Firecracker - A fireworks item containing flash powder and wrapped in paper with a fuse attached. When the fuse is lit, it burns down inside the paper until it reaches the flash powder. The deflagration of the flash powder results in a loud bang. Legal consumer firecrackers are limited to a maximum of 50 milligrams of flash powder.

Fountain - A ground device that emits showers of sparks and noise effects. The different colors, sparks, shapes and noises have many unique combinations.

Ground Item - Ground items are any item that is lit on the ground and does not shoot objects into the sky. This includes fountains, sparklers, snaps, snakes, pops, ground spinners and smoke balls, among many other items.

Jumping Jacks - Similar in appearance to a firecracker, jumping jacks spin rapidly and emit red and green sparks.

Missile - In fireworks, a missile is a sky rocket that does not have a stick for guidance. Instead, it may rotate to give it some stability as it lifts off, or may be shot from a tube (like Saturn Missile Batteries).

Mortar Tube - A mortar tube is a cardboard, fiberglass or HDPE tube that is made to contain a shell with a long fuse.

Multi-Shot Aerial - This is another name for a cake or repeater with multiple shots preloaded by a manufacturer using mortar tubes of variable sizes.

Novelty - Fireworks items that are ground devices, not including fountains or sparklers, such as snaps, snakes and poppers. Often these items are made in the shapes of animals, boats, planes, cars and other vehicles.

Parachute - A paper projectile that is expelled from a mortar tube either as a single-shot item, or as a multi-shot effect in a cake. After expelled the device opens up and floats back down to the ground. Many have cardboard pieces for weight, some parachutes may have ‘army men’ attached for weight.

Punk - A punk is a bamboo stick with a brown coating that burns slowly.

Reloadable Shell Kits (mortars)  Also known as Artillery, have become one of the most popular types of consumer fireworks available today.  When ignited, the shell is propelled high into the air, where it bursts into a beautiful pattern of colors, much like the fireworks seen at professional displays.  These assortments contain one or more tubes and anywhere from 6 to nearly 100 shells. The mortar tube can be made out of either High-Density Polyethylene (HDPE), fiberglass or heavy cardboard.  Consumer use mortars (1.4g) have to be smaller than 2” in diameter and cannot contain more than 60 grams of pyrotechnic composition.
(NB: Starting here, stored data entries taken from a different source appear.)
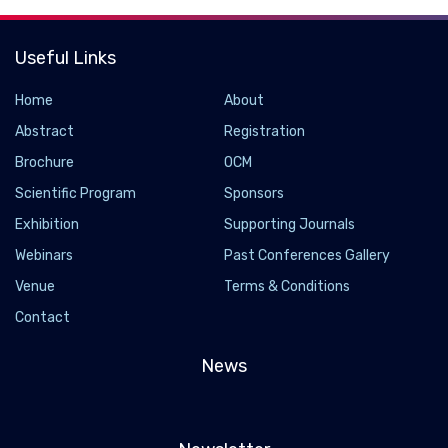
Useful Links
Home
About
Abstract
Registration
Brochure
OCM
Scientific Program
Sponsors
Exhibition
Supporting Journals
Webinars
Past Conferences Gallery
Venue
Terms & Conditions
Contact
News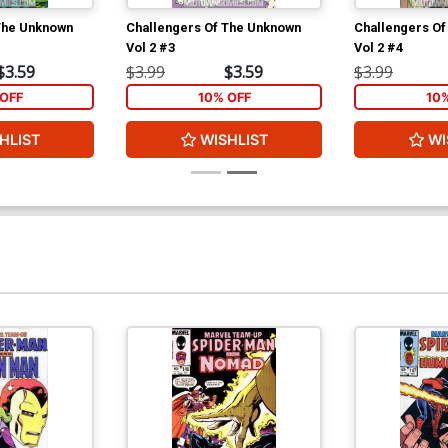
The Unknown
Challengers Of The Unknown
Challengers O
Vol 2 #3
Vol 2 #4
$3.59
$3.99
$3.59
$3.99
OFF
10% OFF
10
HLIST
WISHLIST
WI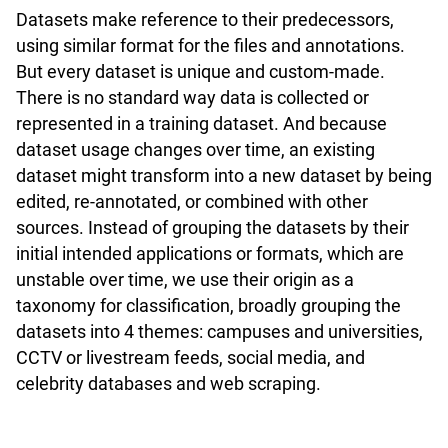
Datasets make reference to their predecessors,
using similar format for the files and annotations.
But every dataset is unique and custom-made.
There is no standard way data is collected or
represented in a training dataset. And because
dataset usage changes over time, an existing
dataset might transform into a new dataset by being
edited, re-annotated, or combined with other
sources. Instead of grouping the datasets by their
initial intended applications or formats, which are
unstable over time, we use their origin as a
taxonomy for classification, broadly grouping the
datasets into 4 themes: campuses and universities,
CCTV or livestream feeds, social media, and
celebrity databases and web scraping.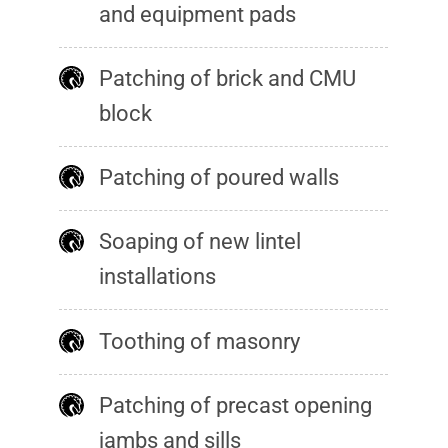
and equipment pads
Patching of brick and CMU
block
Patching of poured walls
Soaping of new lintel
installations
Toothing of masonry
Patching of precast opening
jambs and sills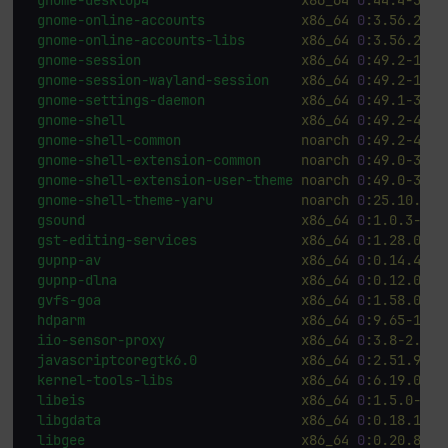
gnome-online-accounts
x86_64
0
:3.56.2-2.
gnome-online-accounts-libs
x86_64
0
:3.56.2-2.
gnome-session
x86_64
0
:49.2-14.f
gnome-session-wayland-session
x86_64
0
:49.2-14.f
gnome-settings-daemon
x86_64
0
:49.1-3.fc
gnome-shell
x86_64
0
:49.2-4.fc
gnome-shell-common
noarch
0
:49.2-4.fc
gnome-shell-extension-common
noarch
0
:49.0-3.fc
gnome-shell-extension-user-theme
noarch
0
:49.0-3.fc
gnome-shell-theme-yaru
noarch
0
:25.10.3-3
gsound
x86_64
0
:1.0.3-12.
gst-editing-services
x86_64
0
:1.28.0-1.
gupnp-av
x86_64
0
:0.14.4-4.
gupnp-dlna
x86_64
0
:0.12.0-12
gvfs-goa
x86_64
0
:1.58.0-7.
hdparm
x86_64
0
:9.65-10.f
iio-sensor-proxy
x86_64
0
:3.8-2.fc4
javascriptcoregtk6.0
x86_64
0
:2.51.90-2
kernel-tools-libs
x86_64
0
:6.19.0-0.
libeis
x86_64
0
:1.5.0-2.f
libgdata
x86_64
0
:0.18.1-16
libgee
x86_64
0
:0.20.8-3.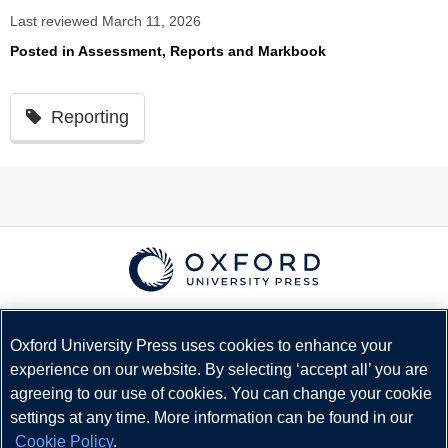
Last reviewed March 11, 2026
Posted in
Assessment, Reports and Markbook
Reporting
© Copyright
Oxford University Press
2026
Terms and Conditions
Oxford University Press uses cookies to enhance your
experience on our website. By selecting ‘accept all’ you are
Privacy Policy
agreeing to our use of cookies. You can change your cookie
Legal Notice
settings at any time. More information can be found in our
Cookie Policy
Cookie Policy
.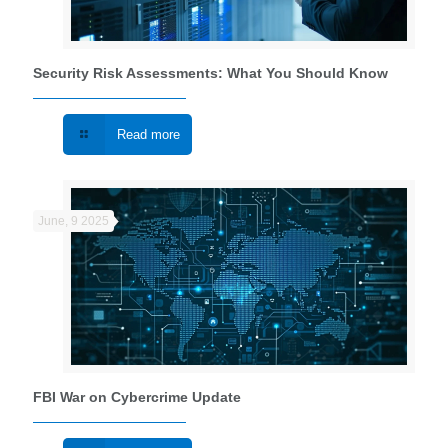
Security Risk Assessments: What You Should Know
Read more
June, 9 2025
FBI War on Cybercrime Update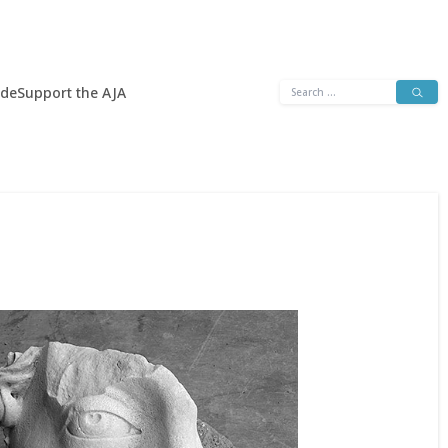
Search
ide
Support the AJA
for:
Repeater - Sometimes referred to as "cakes" or "multi-shot aerials", a repeater is a cluster of aerial tubes with a single fuse. The name "cake" was attributed to these because the cluster of tubes looks similar to a dessert cake in size and shape. Once the fuse is lit, each of the tubes is fired in sequence. Cakes can have a variety of intricate aerial effects, including spinners, fish, flower bouquets, comets, reports, and other aerial effects.

Report - A report is another name for a bang or boom. Items with reports explode with a bang for loud audible effect.

Rocket - A rocket is a tube-like pyrotechnic device made out of a paper tube that propels itself into the air in order to fly. There are many different kinds of rockets, including sky rockets, bottle rockets, and missiles.

Roman Candle - A paper tube filled with composition that shoots flaming balls out one end of the tube. Most roman candles have five or more balls. Roman candles should never be held in your hand. Instead, they should be planted securely in the ground and pointed straight up into the sky away from people and flammable objects. A good way to shoot roman candles is to get a five gallon pail and fill it with kitty litter or sand. The roman candles can be easily inserted into the bucket of kitty litter and fired safely.

Safe and Sane - This is a term for fireworks that do not have aerial effects that shoot into the air by a propellant or explode. Items that are classified as Safe and Sane include sparklers, snaps, smoke balls, fountains, snakes, and wheels. Items that are not classified as Safe and Sane include firecrackers, rockets, mortars and cakes.